After two seminary degrees and 35 years in ministry, I’ve gleaned a few insights I wish I’d learned long ago. Although my seminary profs never directly taught me to question the dumb leadership assumptions I’ve listed below, even if they had I wonder if in my youthful enthusiasm I would have listened. Unfortunately it often takes the hard knocks in ministry to teach us what we must know.
As you read each assumption below, ask yourself if you agree. I’ll comment on each of them after the list.
- What worked before should work again.
- Church people will always respect a pastor’s position.
- When leaders stay silent, they are agreeing with you.
- Reason always prevails.
- Everybody perceives the same reality.
It’s taken a few years for me to realize it, but each of these has proved grossly false.
What worked before should work again.
It just doesn’t. Culture changes. Technology changes. Expectations from church people changes. If we as leaders and churches don’t consider how we can do ministry better, this proverbial definition of insanity proves true: doing the same thing over and over again and expecting different results.
Church people will always respect a pastor’s position.
I recall one preacher who quoted Psalm 105.15 (KJV) Touch not mine anointed, and do my prophets no harm. He used it in the context of elevating the pastor’s role to an esteemed position. It may be nice if people do that, but some people won’t respect just because you are a pastor. Sometimes the contrary proves true. Your role actually may elicit disrespect from some.
When leaders stay silent, they are agreeing with you.

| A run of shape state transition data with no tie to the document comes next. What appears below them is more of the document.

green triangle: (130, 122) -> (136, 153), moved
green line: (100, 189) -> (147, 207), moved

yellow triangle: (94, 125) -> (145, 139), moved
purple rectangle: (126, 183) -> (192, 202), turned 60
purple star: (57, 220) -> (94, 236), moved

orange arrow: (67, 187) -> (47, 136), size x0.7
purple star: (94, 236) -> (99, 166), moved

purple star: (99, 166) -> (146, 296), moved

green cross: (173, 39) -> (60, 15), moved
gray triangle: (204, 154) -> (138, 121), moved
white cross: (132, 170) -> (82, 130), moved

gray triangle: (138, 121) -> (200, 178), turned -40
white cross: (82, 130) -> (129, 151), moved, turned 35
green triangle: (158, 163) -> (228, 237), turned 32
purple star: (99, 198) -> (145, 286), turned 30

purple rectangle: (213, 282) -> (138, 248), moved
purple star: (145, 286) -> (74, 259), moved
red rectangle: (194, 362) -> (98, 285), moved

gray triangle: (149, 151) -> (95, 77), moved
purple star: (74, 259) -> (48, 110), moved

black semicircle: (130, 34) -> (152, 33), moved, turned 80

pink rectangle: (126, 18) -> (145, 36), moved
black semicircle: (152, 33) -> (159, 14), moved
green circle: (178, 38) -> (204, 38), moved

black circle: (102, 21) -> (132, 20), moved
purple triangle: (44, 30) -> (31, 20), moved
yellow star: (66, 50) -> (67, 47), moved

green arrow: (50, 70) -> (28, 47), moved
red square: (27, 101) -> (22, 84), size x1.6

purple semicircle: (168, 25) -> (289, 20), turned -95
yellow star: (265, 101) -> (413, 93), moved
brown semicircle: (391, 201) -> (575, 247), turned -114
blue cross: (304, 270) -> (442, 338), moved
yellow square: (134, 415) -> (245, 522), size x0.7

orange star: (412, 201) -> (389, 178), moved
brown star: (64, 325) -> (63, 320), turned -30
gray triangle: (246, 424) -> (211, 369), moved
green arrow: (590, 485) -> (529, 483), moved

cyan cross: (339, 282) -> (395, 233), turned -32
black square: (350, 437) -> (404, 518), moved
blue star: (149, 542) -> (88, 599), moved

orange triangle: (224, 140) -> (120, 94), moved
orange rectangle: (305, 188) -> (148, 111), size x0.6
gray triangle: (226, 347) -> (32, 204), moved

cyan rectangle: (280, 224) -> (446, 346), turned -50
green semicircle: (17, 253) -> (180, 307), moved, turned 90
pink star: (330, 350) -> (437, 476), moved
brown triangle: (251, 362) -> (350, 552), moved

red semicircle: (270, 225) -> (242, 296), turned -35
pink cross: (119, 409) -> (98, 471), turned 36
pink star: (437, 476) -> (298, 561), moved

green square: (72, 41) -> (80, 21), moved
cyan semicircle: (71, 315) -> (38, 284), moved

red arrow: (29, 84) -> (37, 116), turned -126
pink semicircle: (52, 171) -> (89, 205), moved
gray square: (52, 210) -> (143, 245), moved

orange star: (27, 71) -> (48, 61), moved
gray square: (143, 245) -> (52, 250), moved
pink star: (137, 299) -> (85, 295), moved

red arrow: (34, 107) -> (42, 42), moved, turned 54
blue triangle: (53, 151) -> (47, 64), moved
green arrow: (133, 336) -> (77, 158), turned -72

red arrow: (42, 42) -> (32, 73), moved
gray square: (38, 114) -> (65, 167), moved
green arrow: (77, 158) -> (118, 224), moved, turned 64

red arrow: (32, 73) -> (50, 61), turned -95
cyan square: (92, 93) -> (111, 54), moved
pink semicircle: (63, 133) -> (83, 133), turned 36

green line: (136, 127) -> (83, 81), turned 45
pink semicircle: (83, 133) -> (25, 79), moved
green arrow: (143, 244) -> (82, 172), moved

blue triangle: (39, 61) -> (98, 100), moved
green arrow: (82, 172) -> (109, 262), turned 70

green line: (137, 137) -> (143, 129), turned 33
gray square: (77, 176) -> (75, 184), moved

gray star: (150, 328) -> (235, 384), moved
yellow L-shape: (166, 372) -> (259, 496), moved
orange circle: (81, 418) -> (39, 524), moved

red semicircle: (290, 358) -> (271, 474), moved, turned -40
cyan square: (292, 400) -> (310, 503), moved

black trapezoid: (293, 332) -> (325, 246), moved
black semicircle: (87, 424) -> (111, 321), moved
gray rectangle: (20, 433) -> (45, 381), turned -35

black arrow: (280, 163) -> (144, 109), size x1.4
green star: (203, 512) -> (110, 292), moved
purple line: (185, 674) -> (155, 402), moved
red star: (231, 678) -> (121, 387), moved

I’ve tripped on this one a lot. Too often when I’m jazzed about an idea and share it with key leaders or staff, I’ve gotten blank stares or simple nods when I first shared it. I’ve interpreted those nods and stares as resounding support from them. After all, if they objected, they should have said so right then. In retrospect, however, often they were simply being polite. Although I had spent sufficient time to process my idea, they hadn’t. By not asking questions or providing them more soak time before implementing the idea, I’ve often found later that they never really liked it. The result? At best reluctant acquiescence and at worst, active resistance. But, when I’ve provided sufficient soak time, the idea often evolved into an even better one that the leaders really embraced.
Reason always prevails.
Unfortunately, emotion often trumps reason, even among mature leaders. I’m learning more about how neuroscience affects church leadership, especially when hormones hijack clear thinking. Check out this post to find out if your emotional brain has hijacked your leadership.
Everybody perceives the same reality.
In court, lawyers often use conflicting testimony to their advantage. The same holds true in churches. People simply perceive reality differently. Some may see the church as going great. Others may see the opposite. It can become frustrating at times for every leader. When those conflicts arise, seek wise counsel from someone outside of the conflict who can provide objectivity.
What assumptions have you found to be false in your ministry?